Intensity Identifies how Loud a Sound is

The loudness of a sound depends on the force with which each particle pushes the other. When the force is greater, the sound is louder. This loudness is described with the term “intensity” and measured with units called “decibels,” abbreviated as “dB”. Most humans can hear sounds as quiet as 0 dB and as loud as 120 dB or more – although we don’t recommend listening to a 120 dB sound for very long because it can easily damage your hearing.

But how loud is a decibel? A sound of 0 dB is about the quietest sound you can imagine, like leaves rustling in the distance, and 120 dB is about as loud as standing right next to the engine of a jet airplane. An increase of 10 dB means that the amplitude doubles: a sound of 40 dB is twice as loud as a sound of 30 dB.

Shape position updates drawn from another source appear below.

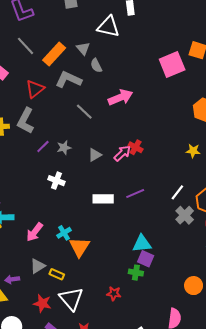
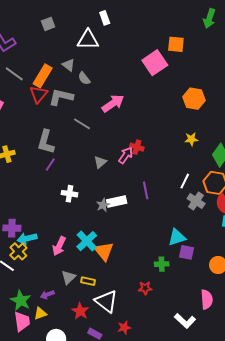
red triangle: (35, 89) -> (39, 94), moved
gray L-shape: (26, 121) -> (46, 142), moved
gray star: (64, 148) -> (103, 205), moved
purple line: (135, 194) -> (146, 190), turned -66
cyan cross: (64, 233) -> (87, 241), size x1.5
cyan triangle: (142, 244) -> (177, 237), moved
purple square: (146, 259) -> (187, 252), moved
red star: (42, 303) -> (80, 311), turned 30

Frequency Identifies How High or Low a Sound is

Frequency is the term used to describe how high or low a sound it. How high or low a sound is dependent upon how quickly a sound wave vibrates: quicker vibrations make higher-frequency sounds and slower vibrations make low-frequency sounds. This frequency is measured in units called “Hertz,” abbreviated as “Hz.” Most humans can hear sounds as low as 20 Hz and as high as 20,000 Hz.

Sounds near 20 Hz are extremely low, like the roll of thunder, and high-frequency sounds like a bird’s chirp are closer to 20,000 Hz. Although a 1 Hz sound is too low for humans to hear, it can be measured: a sound of 1 Hz vibrates at one cycle per second. This means that a sound of 20 Hz vibrates at 20 cycles per second, and a sound of 20,000 Hz vibrates at 20,000 cycles per second.

Audiogram of Familiar Sounds

An Audiogram of Familiar Sounds is a visual way to describe different sounds. Here’s an example:

Audiogram of Familiar Sounds

On an audiogram, the highest-amplitude sounds are at the bottom and the highest-frequency sounds are at on the right.

See how the bird’s chirp is near the top and far to the right? That means it has a very low intensity and a very high frequency. The shaded area in the middle is where most human voices occur with sounds like “j” being lower in frequency and “s” being really high in frequency.